Aug 07 2008

Code Generation and TDD

Published by Christopher Keslin at 4:34 pm under Development

Code Generation and Test Driven Development share the same common goal; decrease development time while increasing quality.  However, each technique achieves their common goal by very different, and at first glance, opposing paradigms.  This post focuses on how development teams can increase their velocity significantly by understanding the strengths of each technique and laying out clear rules of engagement upfront.

Code Generation starts with the recognition that many of the patterns used in enterprise development are repetitious.  Many tools have been created to tackle these repetitive tasks and generally come in two flavors.  The first flavor is code generated from a source that will never be hand modified.  If the source changes, the code is simply regenerated. The svcutil provided in the .NET 3.0 framework would fall into this category.  The second flavor generates code that is intended to save developers from a lot of copy and paste operations but will still require some manual editing by the developer.  In this case the code is generated once, but then is never regenerated if the source changes.  (note:  Partial classes have done a lot to help seperate out what can be regenerated without breaking custom changes, but the gen once paradigm described is intended to jump start the manual coding process)

Test Driven Development (TDD) requires that a test be written and fail before any code can be written.  Once you have a failing test, on you go to fix the code so the test passes.  See Introduction to Test Driven Design for more on the overall process.  Following this process results in a clean, minimalist API with extremely high automated test coverage.

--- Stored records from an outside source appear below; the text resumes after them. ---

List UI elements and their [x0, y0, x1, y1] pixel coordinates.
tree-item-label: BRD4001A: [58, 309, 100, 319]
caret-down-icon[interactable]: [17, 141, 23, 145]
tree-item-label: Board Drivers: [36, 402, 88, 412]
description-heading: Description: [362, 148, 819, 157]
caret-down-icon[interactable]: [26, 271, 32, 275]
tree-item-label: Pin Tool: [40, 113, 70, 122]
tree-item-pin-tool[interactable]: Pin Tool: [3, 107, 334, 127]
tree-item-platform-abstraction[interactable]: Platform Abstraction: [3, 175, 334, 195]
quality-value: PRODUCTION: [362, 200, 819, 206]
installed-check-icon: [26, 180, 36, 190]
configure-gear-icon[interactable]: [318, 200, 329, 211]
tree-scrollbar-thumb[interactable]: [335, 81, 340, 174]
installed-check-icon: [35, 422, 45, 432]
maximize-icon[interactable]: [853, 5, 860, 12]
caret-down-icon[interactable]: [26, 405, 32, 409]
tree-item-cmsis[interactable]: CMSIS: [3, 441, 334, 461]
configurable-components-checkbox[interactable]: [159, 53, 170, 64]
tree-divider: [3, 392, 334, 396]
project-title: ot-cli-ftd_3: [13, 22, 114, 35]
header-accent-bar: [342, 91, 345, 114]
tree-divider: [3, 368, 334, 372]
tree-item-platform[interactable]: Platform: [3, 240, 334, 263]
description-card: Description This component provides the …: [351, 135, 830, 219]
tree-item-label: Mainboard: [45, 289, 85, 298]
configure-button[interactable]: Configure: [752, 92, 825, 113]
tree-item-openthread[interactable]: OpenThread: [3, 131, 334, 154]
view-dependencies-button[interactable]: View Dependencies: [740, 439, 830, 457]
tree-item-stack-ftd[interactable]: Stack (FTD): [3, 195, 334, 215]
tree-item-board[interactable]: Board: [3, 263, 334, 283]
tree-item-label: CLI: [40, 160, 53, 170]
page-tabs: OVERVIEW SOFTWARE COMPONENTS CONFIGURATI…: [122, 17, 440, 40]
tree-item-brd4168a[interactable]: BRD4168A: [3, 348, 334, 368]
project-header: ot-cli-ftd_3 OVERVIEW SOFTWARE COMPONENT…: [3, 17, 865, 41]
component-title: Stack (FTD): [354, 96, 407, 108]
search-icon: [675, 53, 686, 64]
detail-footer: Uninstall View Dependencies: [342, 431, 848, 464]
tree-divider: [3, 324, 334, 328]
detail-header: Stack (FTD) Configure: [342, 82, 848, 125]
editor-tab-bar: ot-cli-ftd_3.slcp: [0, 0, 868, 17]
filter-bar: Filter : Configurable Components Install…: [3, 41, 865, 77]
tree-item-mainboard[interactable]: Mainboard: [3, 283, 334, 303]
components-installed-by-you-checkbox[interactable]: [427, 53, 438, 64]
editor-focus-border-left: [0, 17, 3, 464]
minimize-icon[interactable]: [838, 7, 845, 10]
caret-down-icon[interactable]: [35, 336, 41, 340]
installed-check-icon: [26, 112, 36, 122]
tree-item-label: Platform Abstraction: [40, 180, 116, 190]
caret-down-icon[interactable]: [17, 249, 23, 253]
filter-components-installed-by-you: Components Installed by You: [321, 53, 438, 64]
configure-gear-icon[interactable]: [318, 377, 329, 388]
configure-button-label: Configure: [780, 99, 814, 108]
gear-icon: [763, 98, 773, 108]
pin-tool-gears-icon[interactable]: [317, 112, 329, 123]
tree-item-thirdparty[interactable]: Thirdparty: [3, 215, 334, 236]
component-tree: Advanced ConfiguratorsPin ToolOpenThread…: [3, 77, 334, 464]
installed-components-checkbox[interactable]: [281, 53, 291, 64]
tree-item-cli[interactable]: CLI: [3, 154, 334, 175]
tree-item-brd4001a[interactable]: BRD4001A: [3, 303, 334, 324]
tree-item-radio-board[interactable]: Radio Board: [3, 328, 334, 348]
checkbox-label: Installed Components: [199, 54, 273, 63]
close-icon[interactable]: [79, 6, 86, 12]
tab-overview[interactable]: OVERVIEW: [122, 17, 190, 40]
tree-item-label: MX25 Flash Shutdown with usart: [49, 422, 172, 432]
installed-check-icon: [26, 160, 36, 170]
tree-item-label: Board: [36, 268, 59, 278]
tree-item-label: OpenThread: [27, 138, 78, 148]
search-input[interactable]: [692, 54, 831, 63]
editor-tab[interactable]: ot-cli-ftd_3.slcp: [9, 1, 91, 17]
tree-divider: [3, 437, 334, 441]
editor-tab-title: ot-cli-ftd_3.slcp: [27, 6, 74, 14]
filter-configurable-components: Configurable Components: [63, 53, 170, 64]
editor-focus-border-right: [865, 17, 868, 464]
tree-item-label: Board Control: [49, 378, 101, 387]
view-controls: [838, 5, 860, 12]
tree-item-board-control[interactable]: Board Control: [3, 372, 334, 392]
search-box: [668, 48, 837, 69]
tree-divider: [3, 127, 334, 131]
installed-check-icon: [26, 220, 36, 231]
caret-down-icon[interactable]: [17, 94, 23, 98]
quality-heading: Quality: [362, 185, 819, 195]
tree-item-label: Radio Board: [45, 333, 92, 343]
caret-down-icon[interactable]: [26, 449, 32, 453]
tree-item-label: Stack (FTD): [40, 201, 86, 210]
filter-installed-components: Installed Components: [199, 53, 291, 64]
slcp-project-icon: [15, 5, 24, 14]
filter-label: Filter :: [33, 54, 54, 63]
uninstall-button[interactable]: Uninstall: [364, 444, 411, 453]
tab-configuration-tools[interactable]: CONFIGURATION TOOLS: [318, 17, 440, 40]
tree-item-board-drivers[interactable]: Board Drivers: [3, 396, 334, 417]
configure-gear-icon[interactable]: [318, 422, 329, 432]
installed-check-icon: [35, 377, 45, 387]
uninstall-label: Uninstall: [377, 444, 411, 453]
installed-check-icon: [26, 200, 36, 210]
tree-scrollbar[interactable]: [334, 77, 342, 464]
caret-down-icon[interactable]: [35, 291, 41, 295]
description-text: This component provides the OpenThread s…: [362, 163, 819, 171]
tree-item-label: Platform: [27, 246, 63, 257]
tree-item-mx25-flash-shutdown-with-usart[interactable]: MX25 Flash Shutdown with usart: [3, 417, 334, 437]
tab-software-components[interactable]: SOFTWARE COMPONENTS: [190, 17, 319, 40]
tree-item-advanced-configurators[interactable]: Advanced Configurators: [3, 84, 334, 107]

Code Generation and TDD come into conflict when development teams implement strict test coverage requirements in their continuous integration environment.  Code Generation that will never be hand modified can skirt this issue through the use of attributes such as [System.CodeDom.Compiler.GeneratedCodeAttribute] which tell the coverage utility to exclude the following class, property, or method from the coverage metrics, however, we still need to address code that is generated to jump start manual coding.

We can still follow TDD using Code Generation to augment the process to get the best of both worlds.  The key is to create templates that generate the smallest unit of work possible instead of the typical “generate everything” paradigm.  Lets take the simple task of adding a data entry screen in a typical ASP.NET application following an MVP pattern (note:  for a good succinct discussion of the difference between the MVC and MVP pattern see Daron Schall’s post titled MVC vs. MVP).

Story Tasks:

  1. Create the database table
  2. Test the domain model representation of the information
  3. Test the CRUD operations of the repository (for illustration purposes this story does not require the ability to update the entity)
    1. Test Adding a new entity to the repository
    2. Test Finding an entity within the repository
    3. Test Removing an entity from within the repository
  4. Test the Business Processor responsible for manipulating the entity
  5. Test the Service responsible for exposing the functionality to the UI
  6. Test the Service agent responsible for communicating with the service
  7. Test the Client Model
  8. Test the Presenter responsible for executing user initiated actions
  9. Create the page and wire up passing events to the presenter.

Execute task one using your favorite database utility and add the resulting script to source control (hopefully in a dbDeploy.NET script)

To execute task two, write the unit test asserting the expected properties are present and functional, then use your favorite code generation tool (Code Smith is my personal favorite) to generate the class from either the table or preferably the select stored procedure. Run the unit test and validate it passes.

To execute task three, write the unit test for the first sub task, develop the required stored procedure, generate the Add methods code from the stored procedure, verify the test works, rinse and repeat for each task.

For task 4 I break with TDD slightly in that I right all of the tests for each method the business processor exposes (and in the 90% case simply delegates) to the repository.  After all three tests are written I generate the complete processor from the associated compiled repository class.  If you use Code Smith for generation custom property Assembly and Type / Class Selector is invaluable for using .NET types as source objects for generation.  By generating the processor from the repository and not the database you do not end up with an Update method the story doesn’t require.

The rest of the tasks follow a similar pattern of writing the test, and then using a template to generate the stub code to satisfy the test.

Following this process has greatly increased my velocity and still results in the clean, minimalist API obtained through TDD with a high level of test coverage while virtually eliminating the copy, paste, massage routine for tasks that follow the 90% rule thanks to the judicious use of Code Generation.  Leveraging templates through Code Smith’s Active Snippet feature in VS 2008 is the icing on the cake!